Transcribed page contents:
-- Opening Marker --

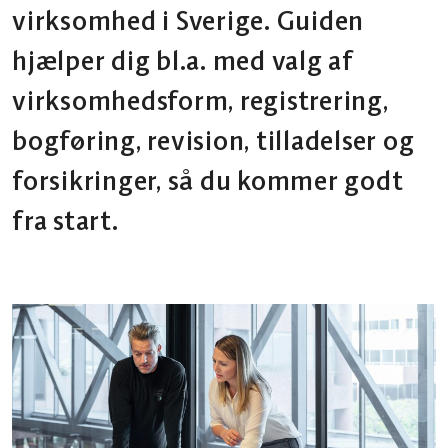
virksomhed i Sverige. Guiden
hjælper dig bl.a. med valg af
virksomhedsform, registrering,
bogføring, revision, tilladelser og
forsikringer, så du kommer godt
fra start.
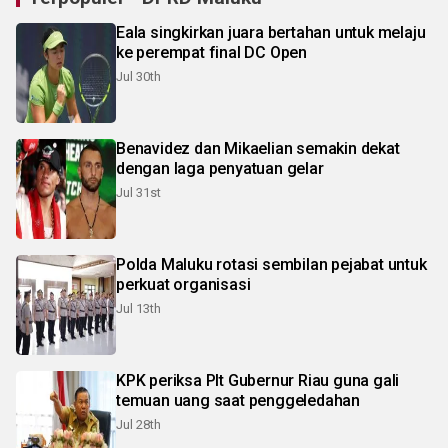
Eala singkirkan juara bertahan untuk melaju
ke perempat final DC Open
Jul 30th
Benavidez dan Mikaelian semakin dekat
dengan laga penyatuan gelar
Jul 31st
Polda Maluku rotasi sembilan pejabat untuk
perkuat organisasi
Jul 13th
KPK periksa Plt Gubernur Riau guna gali
temuan uang saat penggeledahan
Jul 28th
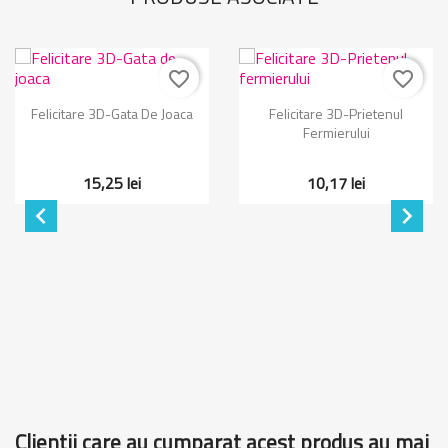
favorite_border
favorite_border
Felicitare 3D-Gata De Joaca
Felicitare 3D-Prietenul
Fermierului
15,25 lei
10,17 lei


Clientii care au cumparat acest produs au mai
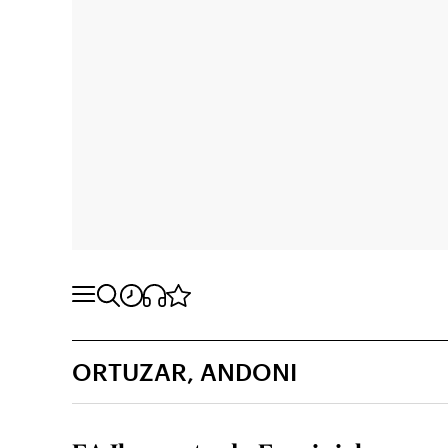
ORTUZAR, ANDONI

-- Closing Marker --

YOUR GOAL: Copy every line of the records above that contains "Felicitare".

SOLUTION BELOW:
Felicitare 3D-Gata De Joaca
Felicitare 3D-Prietenul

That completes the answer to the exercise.